L’audience dans l’affaire Nino Datashvili était prévue le 29 octobre à midi. Ce jour-là, le tribunal était censé commencer le procès au fond. Auparavant, l’audience avait déjà été reportée à deux reprises en raison de son grave état de santé.
Nino elle-même devait participer au processus en ligne depuis la prison.
Ses partisans ont commencé à faire la queue devant la salle d’audience 3 du tribunal municipal de Tbilissi une demi-heure avant l’audience. En fin de compte, il y a eu bien plus de personnes que ce que la salle de 40 personnes pouvait contenir. Ceux qui ne pouvaient pas entrer restaient dans les couloirs.
Le procès a commencé tardivement. Le juge et toutes les personnes présentes ont attendu pendant une heure dans la salle d’audience brûlante le procureur chargé de l’affaire, Medeya Tsiramua. La mère âgée de Nino était également présente dans la pièce.
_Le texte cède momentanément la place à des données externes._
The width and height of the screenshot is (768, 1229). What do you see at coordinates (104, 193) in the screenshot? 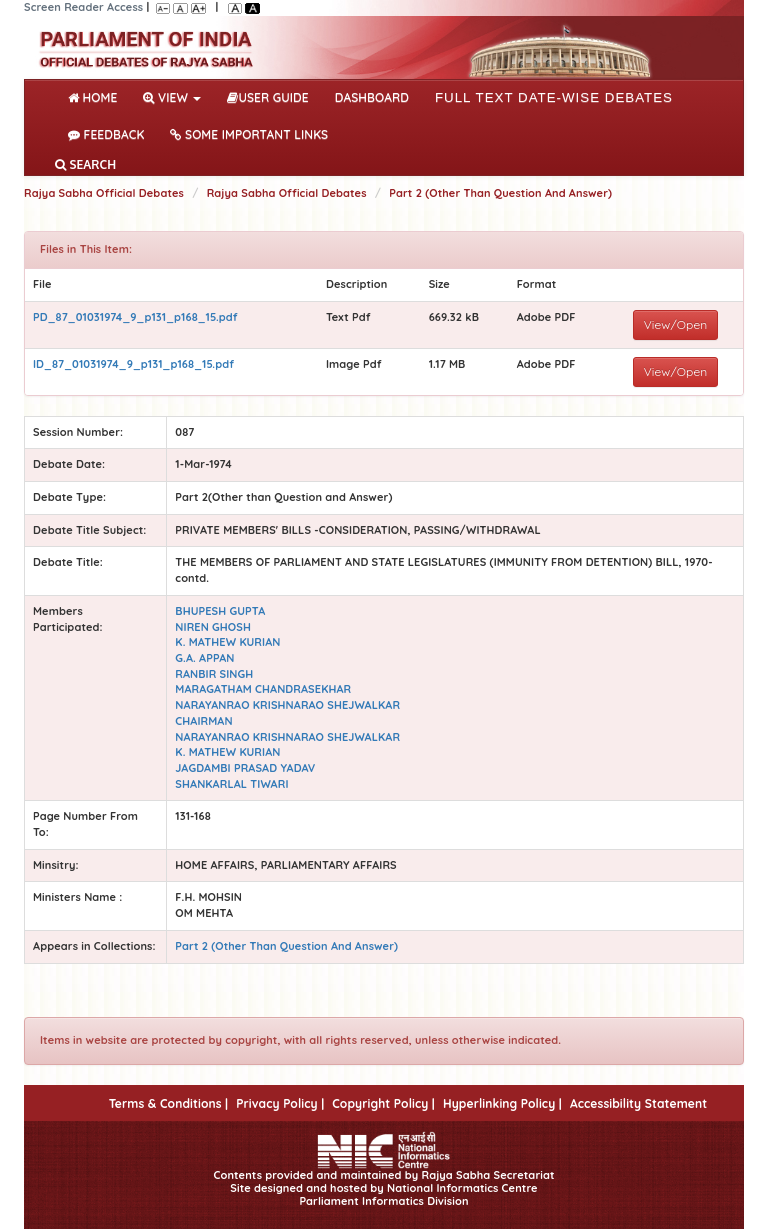 I see `Rajya Sabha Official Debates` at bounding box center [104, 193].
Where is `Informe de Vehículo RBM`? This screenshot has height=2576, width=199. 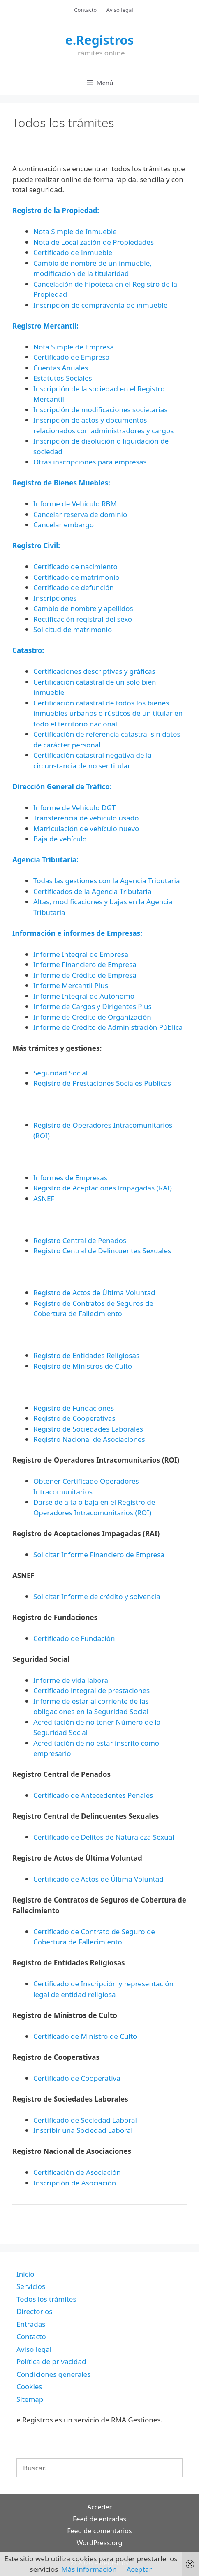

L’assistant du juge a appelé à plusieurs reprises le parquet pour savoir ce qui se passait. Elle a également tenté de joindre l’administration pénitentiaire pour comprendre pourquoi Nino n’apparaissait pas en ligne.
La juge Tamar Mchedlishvili a progressivement commencé à perdre patience.
Vers 12h50, un communiqué du parquet est apparu sur les réseaux sociaux.
Il s’est avéré que le parquet avait déposé une requête pour modifier la mesure de détention.
Des murmures émotionnels remplissaient la pièce. Le juge a exigé le silence.
Entre-temps, ils ont finalement réussi à joindre l’administration pénitentiaire. Nino Datashvili n’est pas apparu à l’écran dans la salle d’audience ; seule sa voix était entendue. « Mon dos se brise« , a déclaré Nino avec des soupirs et des larmes, demandant à quelqu’un de lui apporter une autre chaise pour qu’elle puisse reposer ses jambes sur une élévation.
« Attends encore un peu, Nino, le parquet a demandé ta libération sous caution,», a déclaré son avocat Tamar Gabodze.
Un silence plein d’espoir s’est installé dans la salle d’audience. Certaines personnes présentes ont pleuré. La mère de Nino pleurait également, assise au premier rang, espérant voir sa fille à l’écran.
Le procureur Tsiramua est entré dans la salle d’audience à 13h00.
L’accusation a finalement demandé la libération de Nino Datashvili sous caution fixée à 5 000 lari (environ 2 800 dollars). Le juge a accueilli la requête.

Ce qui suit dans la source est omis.